AVG(population_growth)
1.2009745762711863


Although China is the most populated country in the world, it has a slow population growth and even displays a trend of decline due to the one-child policy.

2. Area

201. Which country is the largest country by area?
202. Does this country hold a large population?
203. What is its ratio of water to land?
204. Which country has the highest population/area ratio?

In [122]:
%%sql
SELECT *
  FROM facts
 WHERE name <> 'world'
 ORDER BY area DESC
 LIMIT 20;

Done.


id,code,name,area,area_land,area_water,population,population_growth,birth_rate,death_rate,migration_rate
143,rs,Russia,17098242,16377742.0,720500.0,142423773,0.04,11.6,13.69,1.69
32,ca,Canada,9984670,9093507.0,891163.0,35099836,0.75,10.28,8.42,5.66
186,us,United States,9826675,9161966.0,664709.0,321368864,0.78,12.49,8.15,3.86
37,ch,China,9596960,9326410.0,270550.0,1367485388,0.45,12.49,7.53,0.44
24,br,Brazil,8515770,8358140.0,157630.0,204259812,0.77,14.46,6.58,0.14
9,as,Australia,7741220,7682300.0,58920.0,22751014,1.07,12.15,7.14,5.65
197,ee,European Union,4324782,,,513949445,0.25,10.2,10.2,2.5
77,in,India,3287263,2973193.0,314070.0,1251695584,1.22,19.55,7.32,0.04
7,ar,Argentina,2780400,2736690.0,43710.0,43431886,0.93,16.64,7.33,0.0
87,kz,Kazakhstan,2724900,2699700.0,25200.0,18157122,1.14,19.15,8.21,0.41


In [121]:
%%sql
SELECT AVG(population)/(SELECT population
                          FROM facts
                         WHERE name = 'Russia')
  FROM facts;

Done.


AVG(population)/(SELECT population  FROM facts  WHERE name = 'Russia')
0.4359871039388491


Despite its large area, Russia has a relatively small total population.

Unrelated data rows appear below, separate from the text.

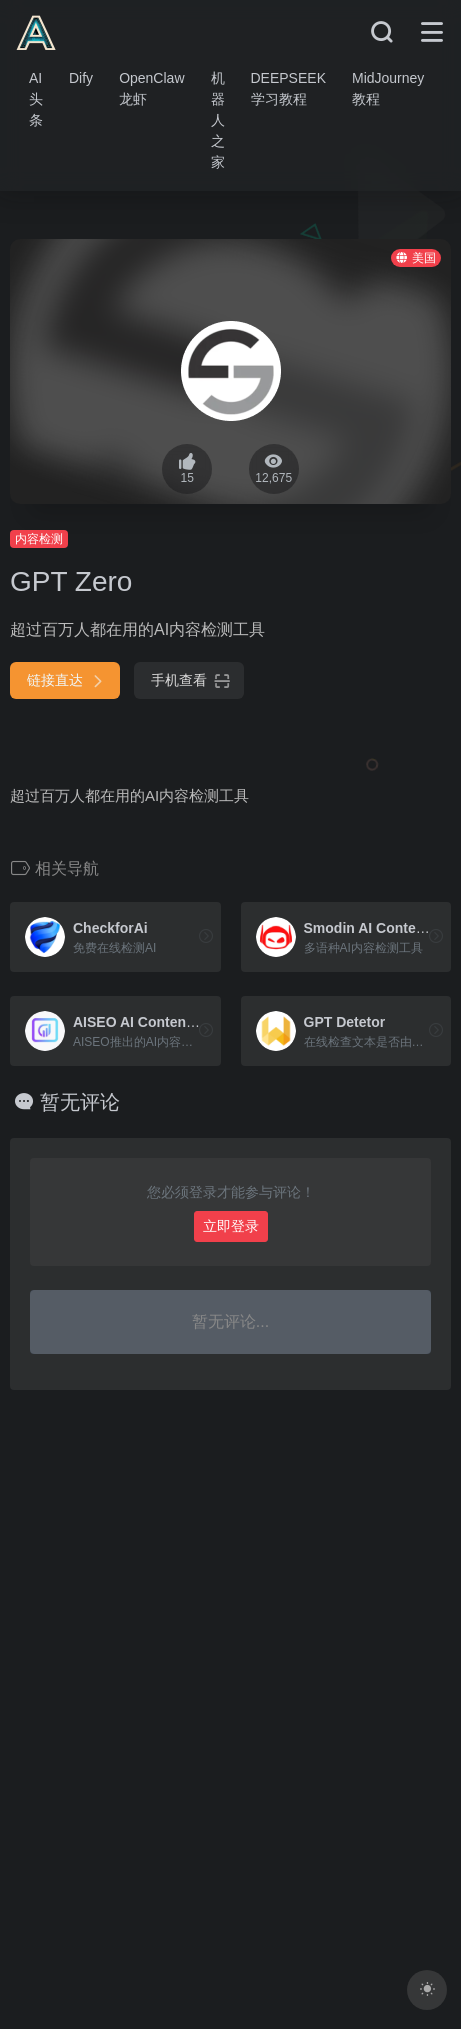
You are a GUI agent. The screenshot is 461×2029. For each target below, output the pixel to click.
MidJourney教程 (388, 88)
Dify (81, 78)
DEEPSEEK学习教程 (288, 88)
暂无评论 (80, 1102)
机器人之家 (218, 120)
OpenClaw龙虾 (151, 88)
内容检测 (39, 539)
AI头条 (36, 99)
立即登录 (231, 1226)
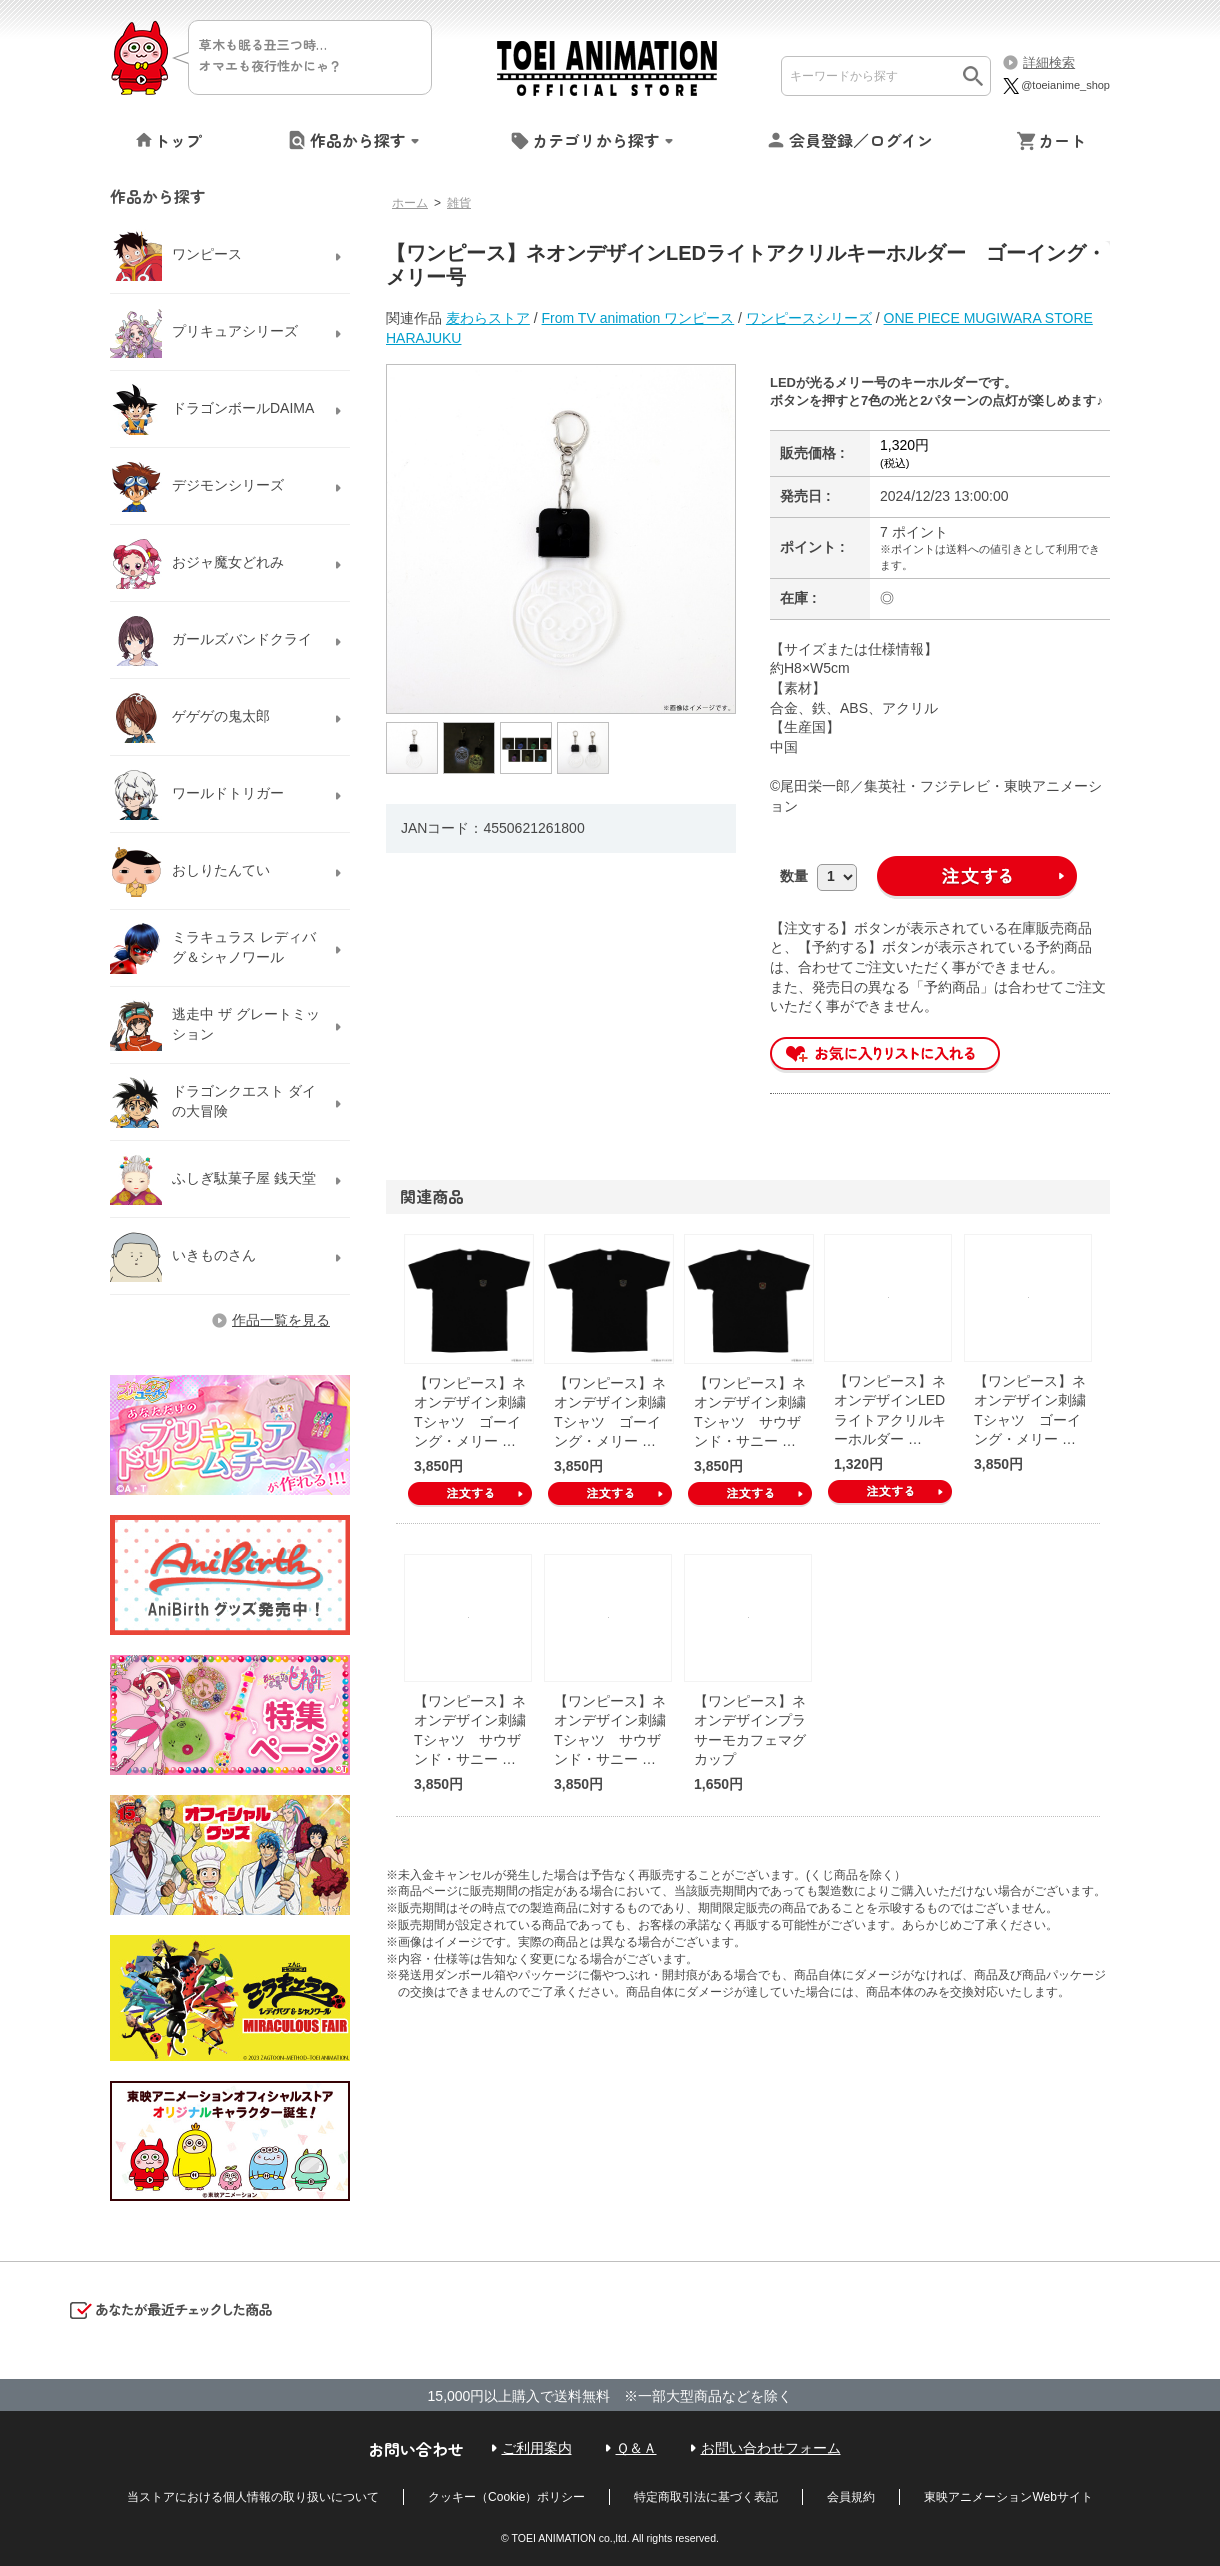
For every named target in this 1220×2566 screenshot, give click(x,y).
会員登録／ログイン (861, 140)
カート (1062, 140)
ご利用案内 (537, 2448)
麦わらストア (488, 318)
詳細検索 (1049, 62)
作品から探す (358, 140)
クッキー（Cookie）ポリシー (506, 2497)
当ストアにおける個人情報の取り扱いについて (253, 2497)
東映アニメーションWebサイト (1008, 2497)
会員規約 (851, 2497)
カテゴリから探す (596, 140)
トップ (178, 140)
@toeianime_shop (1055, 85)
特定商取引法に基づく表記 (706, 2497)
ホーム (410, 203)
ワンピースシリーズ (809, 318)
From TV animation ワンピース (638, 318)
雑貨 (459, 203)
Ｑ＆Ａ (636, 2448)
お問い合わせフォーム (771, 2448)
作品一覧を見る (281, 1320)
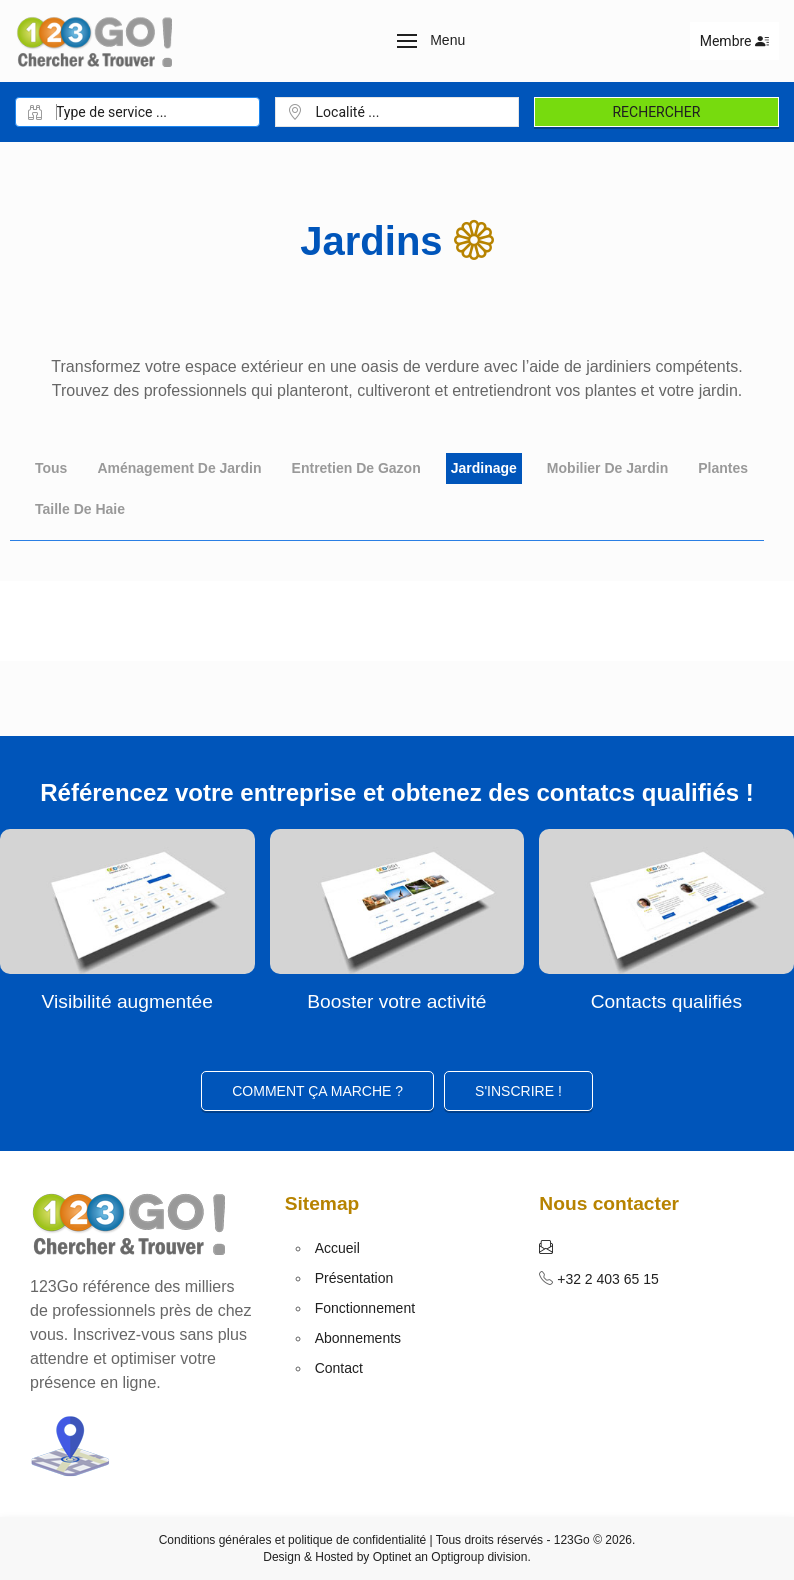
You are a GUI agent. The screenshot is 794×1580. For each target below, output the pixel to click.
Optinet (392, 1557)
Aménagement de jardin (179, 468)
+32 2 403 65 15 (606, 1279)
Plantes (723, 468)
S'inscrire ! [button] (518, 1091)
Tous (51, 468)
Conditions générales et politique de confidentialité (293, 1540)
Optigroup (457, 1557)
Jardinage (484, 468)
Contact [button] (339, 1368)
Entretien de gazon (356, 468)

However, its population is still rather large in numbers in comparison to those of other countries.

In [114]:
%%sql
SELECT name, MAX(area_water/area_land)
  FROM facts
 WHERE name <> 'world';

Done.


name,MAX(area_water/area_land)
British Indian Ocean Territory,905


The British Indian Ocean Territory is a British overseas territory of the United Kingdom situated in the Indian Ocean halfway between Tanzania and Indonesia.